The rapids at Suolijärvi belong to the licence area of the Suolijärvi fishing association. However, this area is not included in the Korvua-Näljänkäjoki area, which is covered by a joint licence. The Kattilakoski rapid is the uppermost in this area, located in the lower reaches of the Näljänkäjoki, and separate from the other rapids. The first section of the road to Kattilakoski runs across a large field, after which there is a car park and a footpath leading to the rapid. A lean-to for anglers stands on a point jutting into the water halfway down the winding rapid.
The Suolikoski rapid begins from Lake Suolijärvi and drains into Lake Tenämäjärvi. At the foot of the rapid a large island splits the water, one part flowing in an old, winding channel and the other along a straighter course. The straight section has also been restored with boulders, and today potential fish lies can be found in both channels. The island can be reached only by wading. Although the Suolikoski rapid runs past a village of the same name, both banks are open to fishing provided that anglers respect the privacy of the few houses located near the bridge.
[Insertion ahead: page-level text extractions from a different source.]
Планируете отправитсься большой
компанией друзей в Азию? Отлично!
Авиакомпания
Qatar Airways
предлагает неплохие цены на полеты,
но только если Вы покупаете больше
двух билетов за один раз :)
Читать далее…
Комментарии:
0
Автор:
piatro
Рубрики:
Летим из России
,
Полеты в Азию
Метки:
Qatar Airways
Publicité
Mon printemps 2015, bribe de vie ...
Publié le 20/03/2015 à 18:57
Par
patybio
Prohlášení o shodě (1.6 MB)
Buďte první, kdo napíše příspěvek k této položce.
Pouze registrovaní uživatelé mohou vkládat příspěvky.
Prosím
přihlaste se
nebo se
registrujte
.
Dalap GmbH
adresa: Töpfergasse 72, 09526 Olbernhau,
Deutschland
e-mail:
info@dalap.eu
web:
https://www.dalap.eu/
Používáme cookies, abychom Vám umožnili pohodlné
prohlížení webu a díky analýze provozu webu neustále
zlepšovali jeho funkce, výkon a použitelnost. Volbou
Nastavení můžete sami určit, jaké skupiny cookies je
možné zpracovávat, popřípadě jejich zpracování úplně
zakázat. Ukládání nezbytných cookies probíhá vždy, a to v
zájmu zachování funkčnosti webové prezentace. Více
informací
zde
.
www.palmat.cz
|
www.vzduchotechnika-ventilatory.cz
The Tenämänkoski and Räpättäjä rapids form the next white-water stretch after Lake Tenämänjärvi. This stretch is the most popular area for white-water fishing on the Suolijoki. A large car park and lean-to are located by the bridge. Beyond the the bridge, the river flows in a series of winding rapids and swift currents providing fishing grounds along the entire length of this reach. The Tenämänkoski rapid is located conveniently near the road, and the forested southern bank provides pleasant fishing opportunities. The lean-to at Räpättäjä stands at the midpoint of the southern bank. Beyond the rapids the river runs into a flowing pool, followed by the Kypäräkoski rapid around two hundred metres further downstream. The middle reaches of the Suolijoki consist mostly of pools interspersed with a number of short runs.
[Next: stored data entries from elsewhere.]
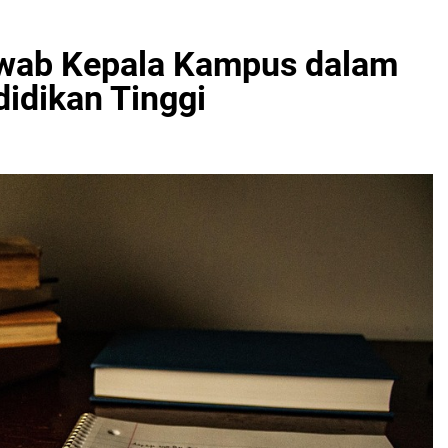
wab Kepala Kampus dalam
idikan Tinggi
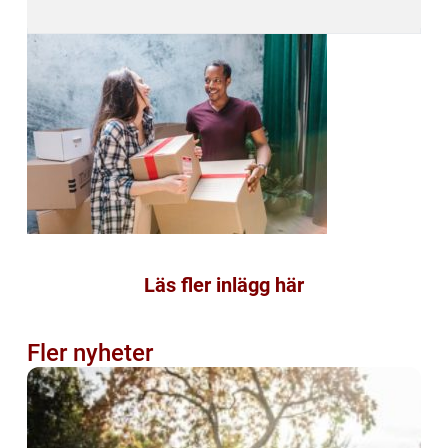
Läs fler inlägg här
Fler nyheter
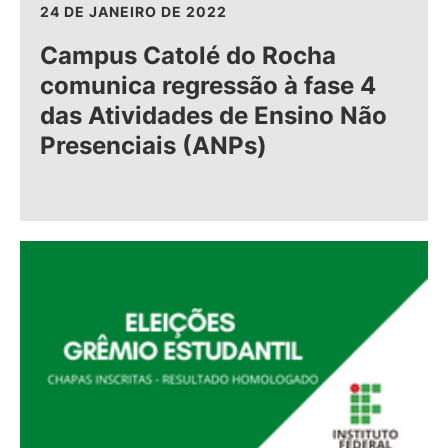
24 DE JANEIRO DE 2022
Campus Catolé do Rocha
comunica regressão à fase 4
das Atividades de Ensino Não
Presenciais (ANPs)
Beyond Lake Mojovanjärvi is the start of the Haarakoski rapid. The southern bank is a private area belonging to the farmhouse there and is not included in the licence. The swift-flowing upper section is known as Majovakoski. This is followed by a deep pool, after which the Haarakoski rapid proper begins.
The lowermost rapid in the Suolijoki area is called Vääräkoski. This is located on the Korpijoki, downstream from where it joins the Korvuanjoki flowing from the north. Vääräkoski’s southern bank is forested and can be fished with the same licence. As the Suolijoki is around 20 metres wide, not all its fishing grounds can be fished from one bank at high water levels. The Suolijoki’s rapids are rocky and difficult to wade in some places.
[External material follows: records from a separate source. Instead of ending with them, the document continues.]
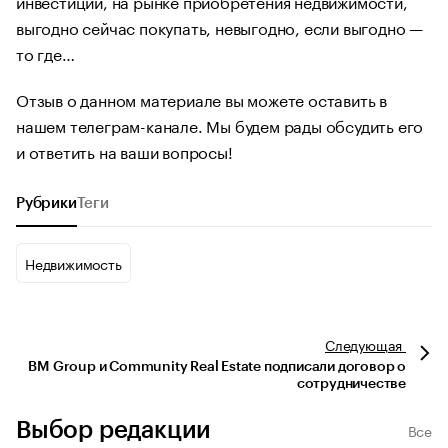
инвестиций, на рынке приобретения недвижимости,
выгодно сейчас покупать, невыгодно, если выгодно —
то где…
Отзыв о данном материале вы можете оставить в
нашем телеграм-канале. Мы будем рады обсудить его
и ответить на ваши вопросы!
Рубрики
Теги
Недвижимость
Следующая
BM Group и Сommunity Real Estate подписали договор о
сотрудничестве
Выбор редакции
Все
FISH STOCK AND STOCK MANAGEMENT
A healthy grayling population thrives in the Suolijoki’s rapids and currents. On occasion, the river’s record-size grayling have earned their catchers first prizes in provincial fishing competitions. Trout of around one kilo are also frequently caught, especially on the rapids closest to Lake Suolijärvi. Natural-stock trout are less common in the catch than grayling, and most trout caught are hatchery fish stocked by the fishing association. Cleared for timber floating in the past, work to restore the Suolijoki rapids to their original condition was carried out around the turn of the millennium. Rehabilitation targets restoration of the river’s natural fish stock. For a period of around ten years, fishing on the Suolijoki’s Haarakoski rapid was regulated according to eco-rapids principles. This project demonstrated that both the number and average size of grayling can be significantly increased in the area’s rivers through regulation.